* _TASK ITEM_
Give again, exactly as written, the lines of the records below from the line with "Deb Sharratt" to the line with "in both human capital and social and economic". Both end lines count; pictures do not.

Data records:
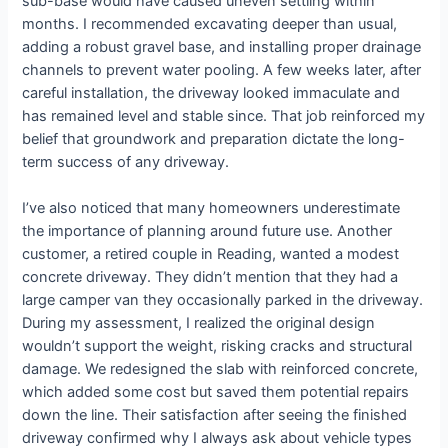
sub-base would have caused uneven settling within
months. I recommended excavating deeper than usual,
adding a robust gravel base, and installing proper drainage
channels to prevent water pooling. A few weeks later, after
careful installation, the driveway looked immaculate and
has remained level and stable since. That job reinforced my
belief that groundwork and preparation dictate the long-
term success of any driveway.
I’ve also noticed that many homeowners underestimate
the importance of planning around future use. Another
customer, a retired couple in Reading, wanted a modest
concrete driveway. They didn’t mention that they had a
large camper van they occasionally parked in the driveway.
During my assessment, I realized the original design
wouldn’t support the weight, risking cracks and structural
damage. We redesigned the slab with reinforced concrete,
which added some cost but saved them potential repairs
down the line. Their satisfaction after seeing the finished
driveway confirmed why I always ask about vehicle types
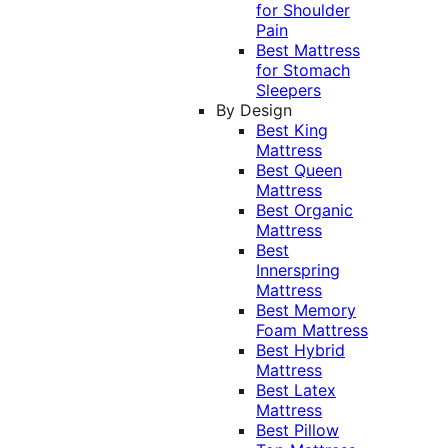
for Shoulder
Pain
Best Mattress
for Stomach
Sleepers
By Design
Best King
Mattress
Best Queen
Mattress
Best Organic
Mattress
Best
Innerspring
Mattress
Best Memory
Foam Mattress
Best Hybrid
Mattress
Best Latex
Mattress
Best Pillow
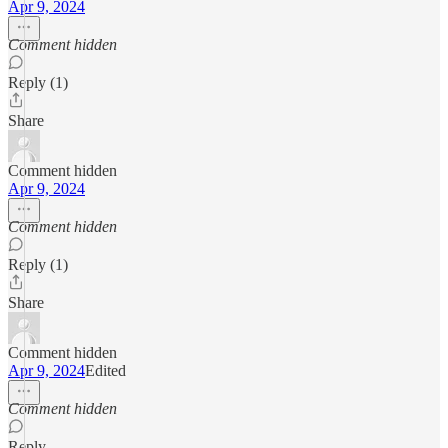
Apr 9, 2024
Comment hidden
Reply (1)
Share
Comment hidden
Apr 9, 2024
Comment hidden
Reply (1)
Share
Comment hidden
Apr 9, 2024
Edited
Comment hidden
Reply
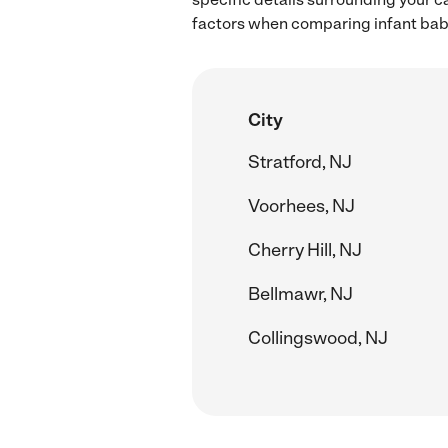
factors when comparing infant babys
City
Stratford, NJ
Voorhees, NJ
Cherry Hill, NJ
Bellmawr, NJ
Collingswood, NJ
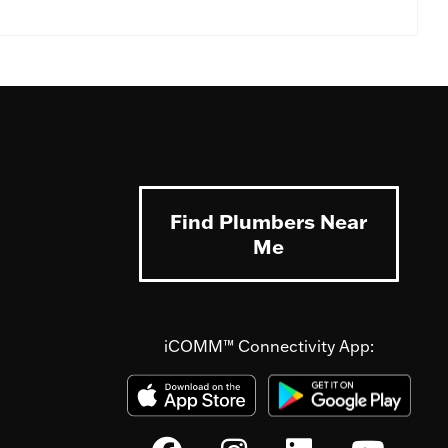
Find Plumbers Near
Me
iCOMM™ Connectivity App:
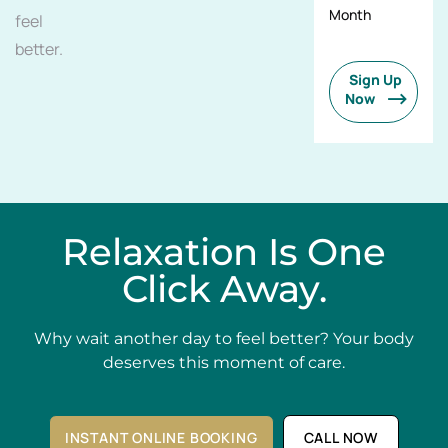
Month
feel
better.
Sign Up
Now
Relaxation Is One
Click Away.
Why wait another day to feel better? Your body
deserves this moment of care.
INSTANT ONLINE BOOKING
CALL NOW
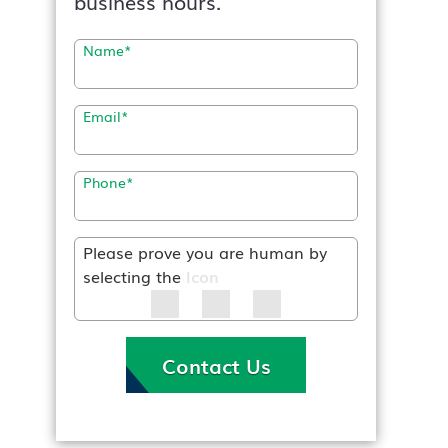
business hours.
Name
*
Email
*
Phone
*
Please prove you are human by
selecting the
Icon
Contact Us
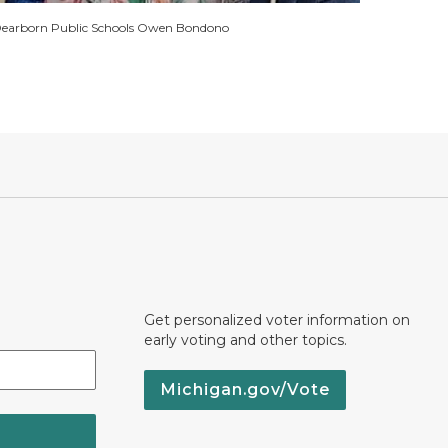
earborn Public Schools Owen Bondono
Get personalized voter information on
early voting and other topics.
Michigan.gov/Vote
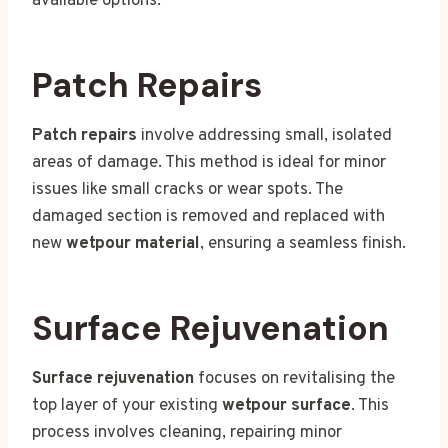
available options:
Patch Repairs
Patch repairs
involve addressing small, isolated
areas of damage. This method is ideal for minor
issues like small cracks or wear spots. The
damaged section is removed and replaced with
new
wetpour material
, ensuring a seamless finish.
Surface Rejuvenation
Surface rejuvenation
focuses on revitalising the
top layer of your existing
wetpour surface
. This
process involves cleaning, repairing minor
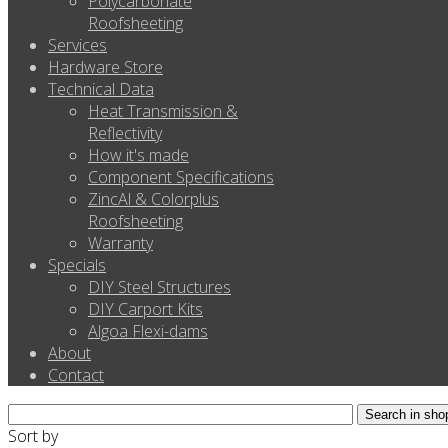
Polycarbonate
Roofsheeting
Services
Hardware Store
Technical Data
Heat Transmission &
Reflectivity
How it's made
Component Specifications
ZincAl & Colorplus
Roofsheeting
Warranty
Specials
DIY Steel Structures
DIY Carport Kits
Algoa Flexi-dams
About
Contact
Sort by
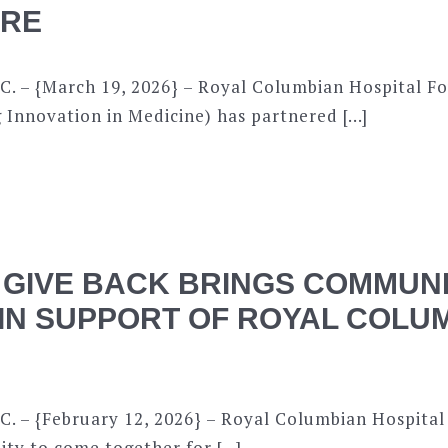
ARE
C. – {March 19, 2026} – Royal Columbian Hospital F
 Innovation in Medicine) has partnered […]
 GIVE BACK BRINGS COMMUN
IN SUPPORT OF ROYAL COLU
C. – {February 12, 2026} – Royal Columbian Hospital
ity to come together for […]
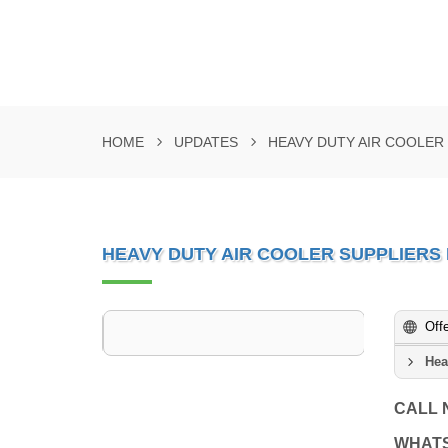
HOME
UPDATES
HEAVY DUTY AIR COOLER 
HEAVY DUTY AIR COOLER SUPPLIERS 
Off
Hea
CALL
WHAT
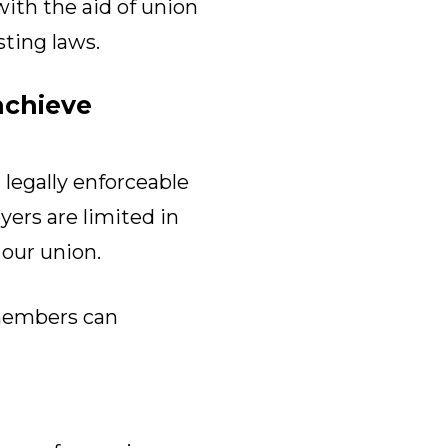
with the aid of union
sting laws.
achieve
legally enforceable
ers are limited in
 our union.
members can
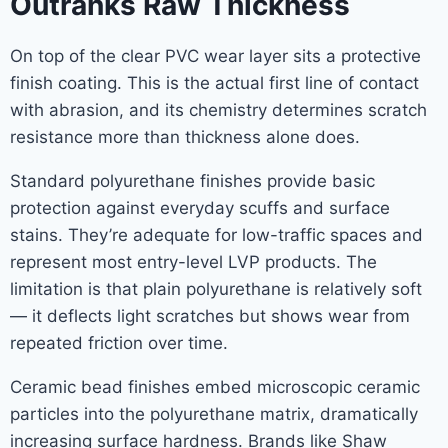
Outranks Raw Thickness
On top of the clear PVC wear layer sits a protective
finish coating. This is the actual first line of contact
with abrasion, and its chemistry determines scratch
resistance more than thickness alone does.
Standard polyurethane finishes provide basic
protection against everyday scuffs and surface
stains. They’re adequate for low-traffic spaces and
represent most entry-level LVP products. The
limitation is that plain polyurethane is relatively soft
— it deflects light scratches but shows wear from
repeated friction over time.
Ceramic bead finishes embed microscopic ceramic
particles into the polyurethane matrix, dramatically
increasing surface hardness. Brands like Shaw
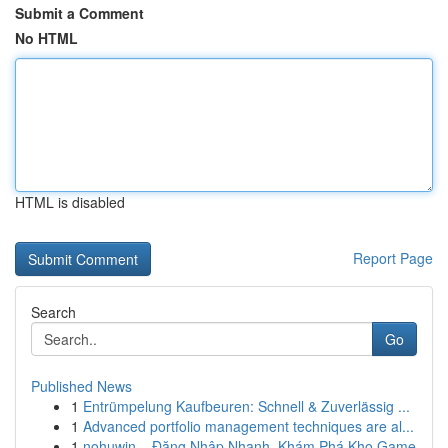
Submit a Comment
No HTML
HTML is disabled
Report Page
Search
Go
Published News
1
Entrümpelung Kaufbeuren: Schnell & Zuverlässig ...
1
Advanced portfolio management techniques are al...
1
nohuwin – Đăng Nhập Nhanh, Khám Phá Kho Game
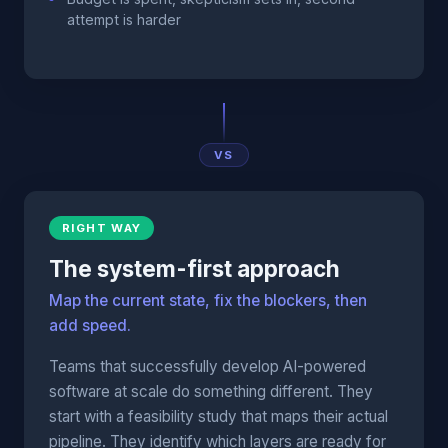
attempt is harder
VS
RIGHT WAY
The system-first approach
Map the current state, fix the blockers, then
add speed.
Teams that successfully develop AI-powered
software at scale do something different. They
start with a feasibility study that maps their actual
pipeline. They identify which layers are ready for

...

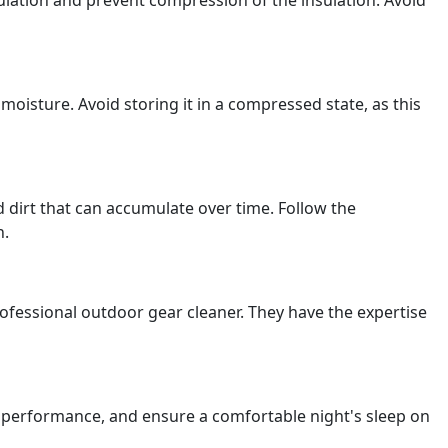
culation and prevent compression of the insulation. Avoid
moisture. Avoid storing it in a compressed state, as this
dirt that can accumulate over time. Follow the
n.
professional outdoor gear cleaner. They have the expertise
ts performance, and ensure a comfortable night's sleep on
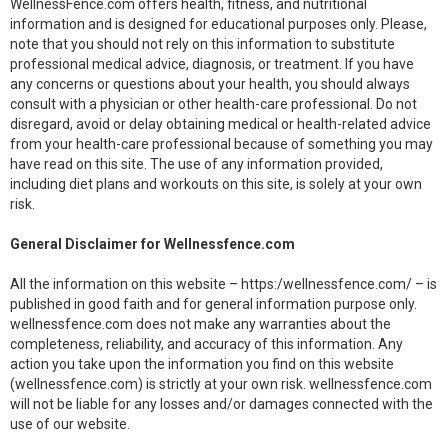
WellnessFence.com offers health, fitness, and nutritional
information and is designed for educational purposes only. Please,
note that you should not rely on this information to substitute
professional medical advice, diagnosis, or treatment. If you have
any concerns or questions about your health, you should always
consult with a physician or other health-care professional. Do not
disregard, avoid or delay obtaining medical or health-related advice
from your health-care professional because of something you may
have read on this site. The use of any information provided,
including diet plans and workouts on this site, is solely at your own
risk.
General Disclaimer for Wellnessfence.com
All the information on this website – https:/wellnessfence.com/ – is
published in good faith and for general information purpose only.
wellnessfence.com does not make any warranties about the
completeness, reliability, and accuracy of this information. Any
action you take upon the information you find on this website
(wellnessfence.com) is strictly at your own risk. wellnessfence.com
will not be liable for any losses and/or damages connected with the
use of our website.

* * *

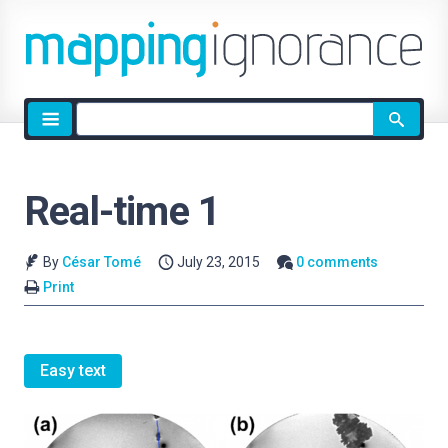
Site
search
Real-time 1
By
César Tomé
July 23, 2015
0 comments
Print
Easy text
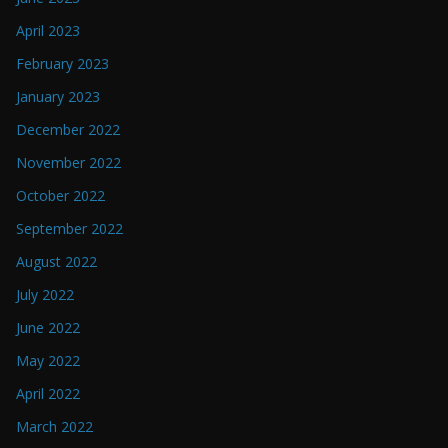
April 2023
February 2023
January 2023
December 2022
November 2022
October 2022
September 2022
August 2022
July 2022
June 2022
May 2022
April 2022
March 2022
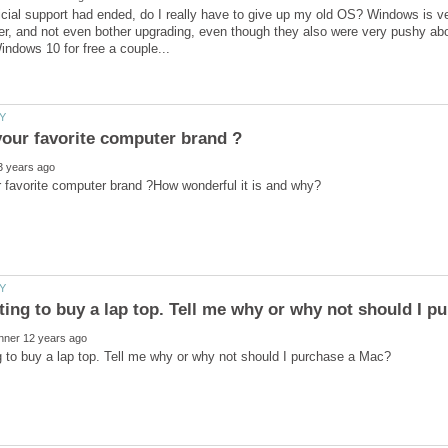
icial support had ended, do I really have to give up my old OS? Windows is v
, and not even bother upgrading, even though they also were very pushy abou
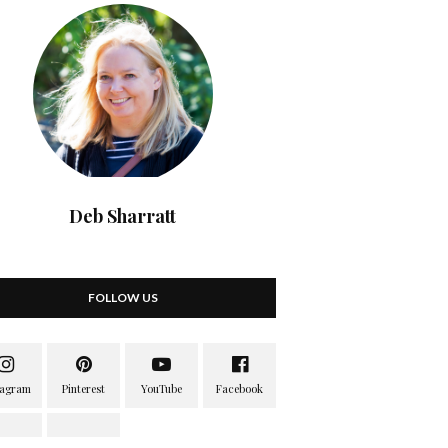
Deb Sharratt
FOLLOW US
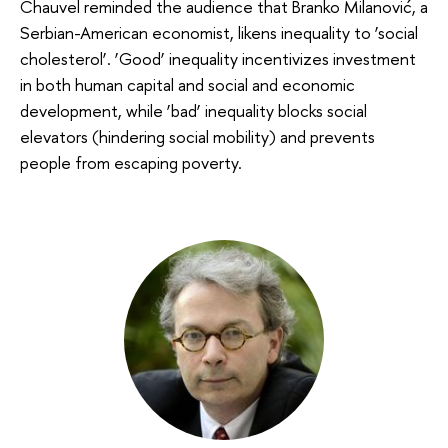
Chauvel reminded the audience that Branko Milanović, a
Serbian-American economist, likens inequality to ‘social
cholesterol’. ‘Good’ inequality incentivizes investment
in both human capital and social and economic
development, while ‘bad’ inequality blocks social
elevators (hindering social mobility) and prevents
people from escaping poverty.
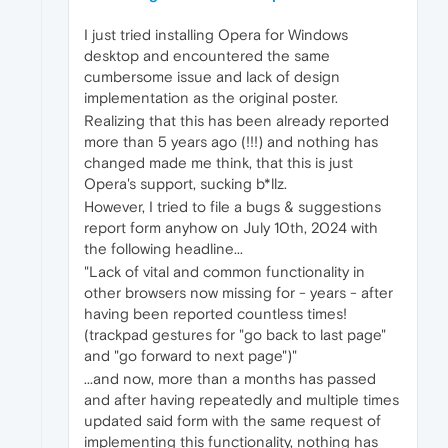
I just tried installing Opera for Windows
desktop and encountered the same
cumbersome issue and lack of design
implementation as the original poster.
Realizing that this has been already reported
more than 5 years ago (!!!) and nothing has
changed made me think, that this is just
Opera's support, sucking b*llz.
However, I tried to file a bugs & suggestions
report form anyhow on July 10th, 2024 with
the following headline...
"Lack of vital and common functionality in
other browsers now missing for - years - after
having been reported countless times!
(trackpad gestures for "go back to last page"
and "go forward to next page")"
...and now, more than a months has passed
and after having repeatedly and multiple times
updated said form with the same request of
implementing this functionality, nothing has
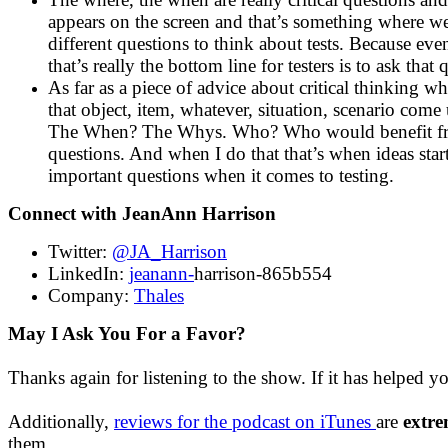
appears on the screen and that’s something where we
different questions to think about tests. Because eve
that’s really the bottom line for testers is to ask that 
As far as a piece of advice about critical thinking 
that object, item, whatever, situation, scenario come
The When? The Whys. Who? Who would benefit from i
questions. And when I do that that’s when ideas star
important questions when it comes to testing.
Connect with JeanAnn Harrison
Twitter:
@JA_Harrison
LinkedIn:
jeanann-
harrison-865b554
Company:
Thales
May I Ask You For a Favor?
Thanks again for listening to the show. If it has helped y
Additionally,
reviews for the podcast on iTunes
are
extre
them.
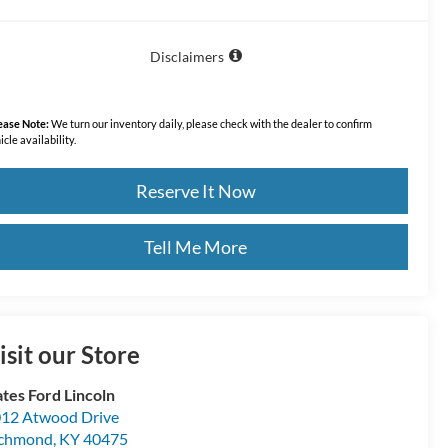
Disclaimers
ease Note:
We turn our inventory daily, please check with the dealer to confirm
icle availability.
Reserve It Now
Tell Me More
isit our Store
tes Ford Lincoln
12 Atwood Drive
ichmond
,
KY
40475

* _EXERCISE RESULT_
Deb Sharratt
FOLLOW US
Chauvel reminded the audience that Branko Milanović, a
Serbian-American economist, likens inequality to ‘social
cholesterol’. ‘Good’ inequality incentivizes investment
in both human capital and social and economic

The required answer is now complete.